Ce décryptage, rédigé par Eulalia Rubio, chercheuse senior à l’Institut Jacques Delors, et Fleurilys Virel, assistant de recherche à l’Institut Jacques Delors, décrit les principales caractéristiques du Fonds InvestEU, analyse ce que cela change par rapport au « fonds Juncker » (FEIS) et fournit une première évaluation de la proposition législative de la Commission.

Elles concluent que :

  • On passe d’un système composé de 15 instruments financiers de l’UE et d’une garantie de l’UE (EFSI) à un régime unique d’aide à l’investissement de l’UE (Fonds InvestEU). Cela est positif, car cela permettra une plus grande flexibilité et éliminera les doublons entre les instruments de l’UE identifiés dans les évaluations du FEIS.

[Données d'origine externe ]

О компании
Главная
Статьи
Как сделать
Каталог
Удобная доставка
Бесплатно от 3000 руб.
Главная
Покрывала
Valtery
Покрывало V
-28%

  • Divers aspects du Fonds InvestEU (un objectif d’investissement plus faible, un meilleur pilotage des politiques) reflètent la volonté de ne plus se concentrer sur la quantité (mobiliser un volume important d’investissements privés) mais sur la qualité (encombrement des investissements privés dans des secteurs spécifiques) . Il s’agit d’une démarche cohérente compte tenu de l’amélioration des conditions d’investissement en Europe.
  • La mise en œuvre du Fonds InvestEU ne sera pas exclusivement confiée au groupe BEI (comme c’est le cas pour le Fonds Juncker), mais à une pluralité de partenaires de mise en œuvre éligibles. Bien qu’il s’agisse d’une décision transformationnelle, cela peut entraîner peu de changements dans la pratique compte tenu des conditions et des limites strictes imposées aux nouveaux acteurs et du fait que la Banque européenne d’investissement (BEI) reste le « partenaire privilégié ».

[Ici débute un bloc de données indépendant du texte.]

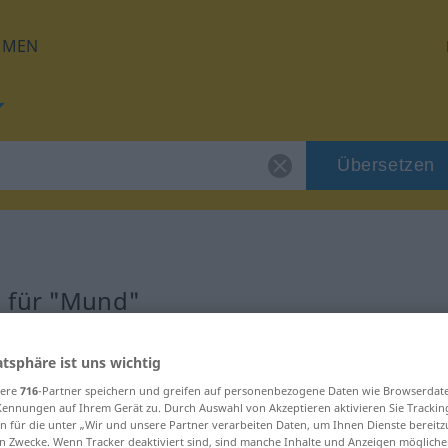
HMEN
Übersetzen
g für "Mund"
atsphäre ist uns wichtig
sere
716
-Partner speichern und greifen auf personenbezogene Daten wie Browserdat
Kennungen auf Ihrem Gerät zu. Durch Auswahl von Akzeptieren aktivieren Sie Trackin
n für die unter „Wir und unsere Partner verarbeiten Daten, um Ihnen Dienste bereitz
n Zwecke. Wenn Tracker deaktiviert sind, sind manche Inhalte und Anzeigen mögliche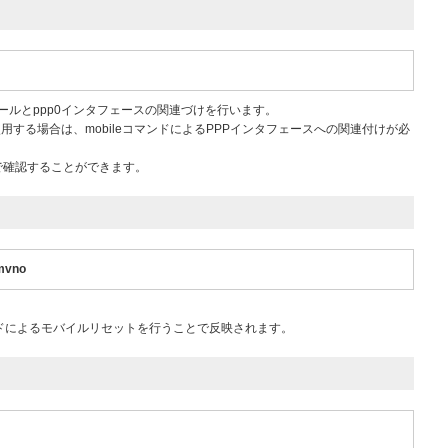
ュールとppp0インタフェースの関連づけを行います。
用する場合は、mobileコマンドによるPPPインタフェースへの関連付けが必
コマンドで確認することができます。
 mvno
1」コマンドによるモバイルリセットを行うことで反映されます。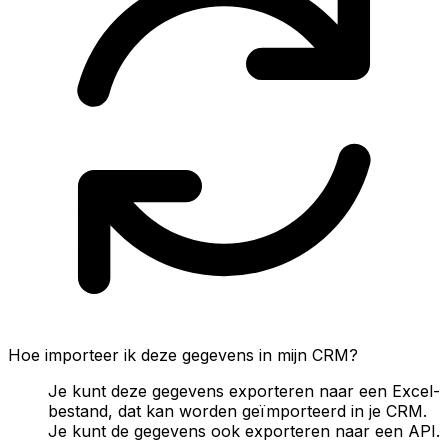
Hoe importeer ik deze gegevens in mijn CRM?
Je kunt deze gegevens exporteren naar een Excel-
bestand, dat kan worden geïmporteerd in je CRM.
Je kunt de gegevens ook exporteren naar een API.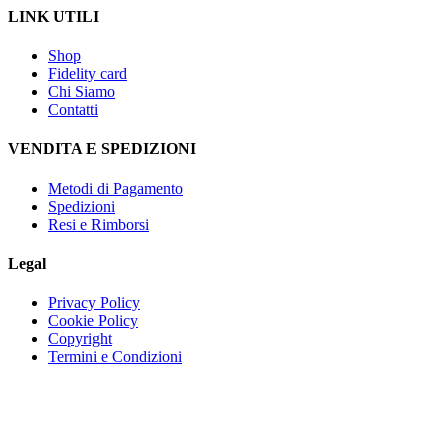
LINK UTILI
Shop
Fidelity card
Chi Siamo
Contatti
VENDITA E SPEDIZIONI
Metodi di Pagamento
Spedizioni
Resi e Rimborsi
Legal
Privacy Policy
Cookie Policy
Copyright
Termini e Condizioni
Via della Regione 35795037 San Giovanni La Punta (CT)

  • Alors que le « Fonds Juncker » est organisé en deux fenêtres, le Fonds InvestEU dispose de quatre « fenêtres de politique » thématiques (recherche sur les infrastructures durables, innovation et numérisation, PME et moyennes entreprises et investissement social et compétences). Alors qu’une ventilation plus détaillée permet de mieux cibler les besoins d’investissement spécifiques à une politique, l’allocation de ressources proposée n’est pas bien justifiée dans la proposition. À l’heure actuelle, le nouveau Fonds InvestEU couvrira près de la moitié du déficit d’investissement existant dans les PME et les entreprises de taille intermédiaire en Europe, mais seulement 10% du déficit d’infrastructures durables.

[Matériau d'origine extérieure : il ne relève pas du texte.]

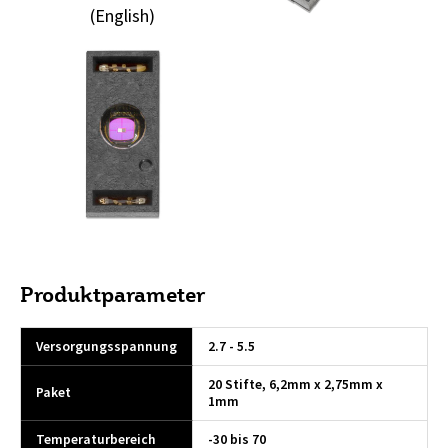
(English)
Produktparameter
Versorgungsspannung
2.7 - 5.5
20 Stifte, 6,2mm x 2,75mm x
Paket
1mm
Temperaturbereich
-30 bis 70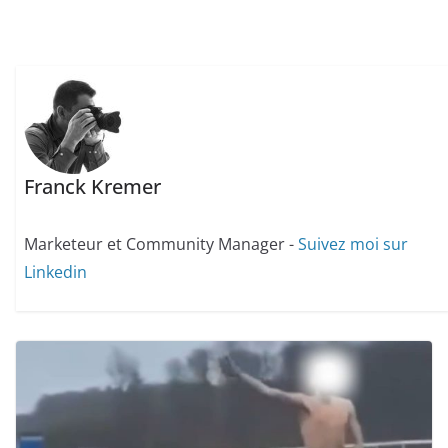
Franck Kremer
Marketeur et Community Manager -
Suivez moi sur
Linkedin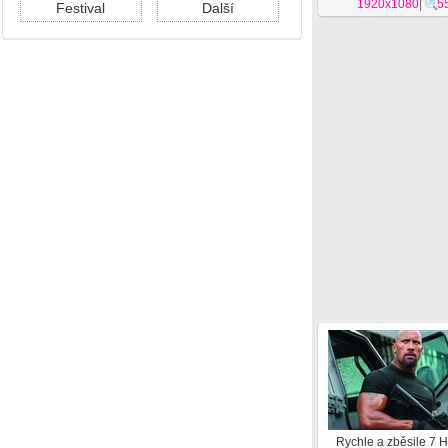
1920x1080
|
5
Festival
Další
Rychle a zběsile 7 H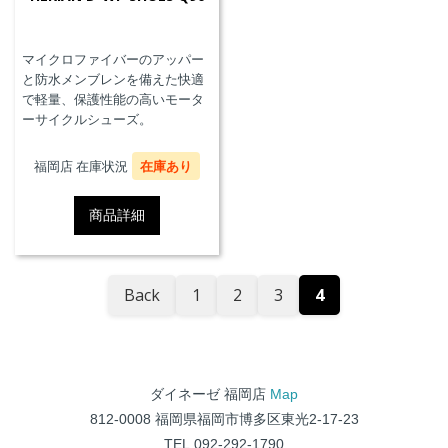
マイクロファイバーのアッパー
と防水メンブレンを備えた快適
で軽量、保護性能の高いモータ
ーサイクルシューズ。
福岡店 在庫状況
在庫あり
商品詳細
Back
1
2
3
4
ダイネーゼ 福岡店
Map
812-0008 福岡県福岡市博多区東光2-17-23
TEL.092-292-1790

  • Le nouveau Fonds offre davantage d’incitations pour transférer une partie des fonds de cohésion des États membres au niveau de l’UE. En particulier, dans le cadre du Fonds InvestEU, les autorités nationales peuvent désigner leur propre banque nationale de promotion pour mettre en place et mettre en œuvre des instruments financiers couverts par la garantie de l’UE.